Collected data
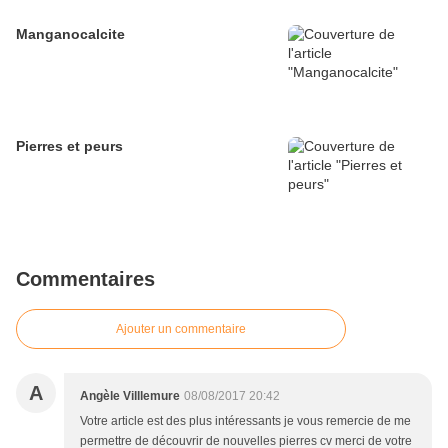
Manganocalcite
Pierres et peurs
Commentaires
Ajouter un commentaire
A
Angèle Villlemure
08/08/2017 20:42
Votre article est des plus intéressants je vous remercie de me
permettre de découvrir de nouvelles pierres cv merci de votre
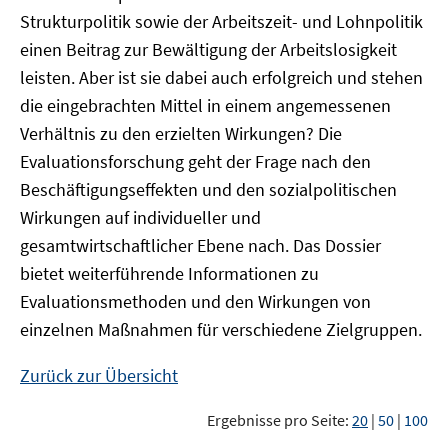
Strukturpolitik sowie der Arbeitszeit- und Lohnpolitik
einen Beitrag zur Bewältigung der Arbeitslosigkeit
leisten. Aber ist sie dabei auch erfolgreich und stehen
die eingebrachten Mittel in einem angemessenen
Verhältnis zu den erzielten Wirkungen? Die
Evaluationsforschung geht der Frage nach den
Beschäftigungseffekten und den sozialpolitischen
Wirkungen auf individueller und
gesamtwirtschaftlicher Ebene nach. Das Dossier
bietet weiterführende Informationen zu
Evaluationsmethoden und den Wirkungen von
einzelnen Maßnahmen für verschiedene Zielgruppen.
Zurück zur Übersicht
Ergebnisse pro Seite:
20
|
50
|
100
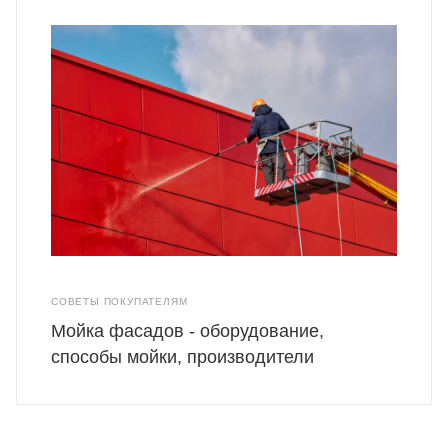
СОВЕТЫ ПОКУПАТЕЛЯМ
Мойка фасадов - оборудование,
способы мойки, производители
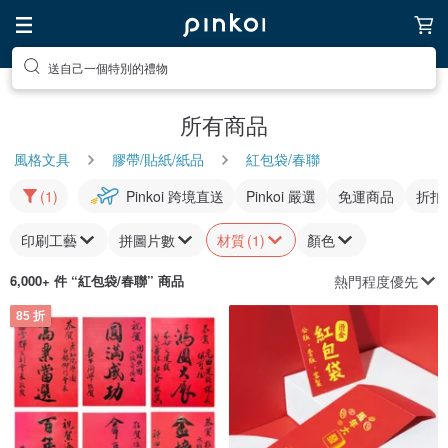
送自己一個特別的禮物
所有商品
風格文具
膠帶/貼紙/紙品
紅包袋/春聯
(1)
Pinkoi 跨境直送
Pinkoi 嚴選
免運商品
折扣
印刷工藝
拼圖片數
材質
(1)
顏色
熱門程度優先
6,000+ 件 “
紅包袋/春聯
” 商品
85 折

### ASSIGNED TASK
From the records, copy every line that has the string "nach" in it.

### ANSWER BOX
Evaluationsforschung geht der Frage nach den
gesamtwirtschaftlicher Ebene nach. Das Dossier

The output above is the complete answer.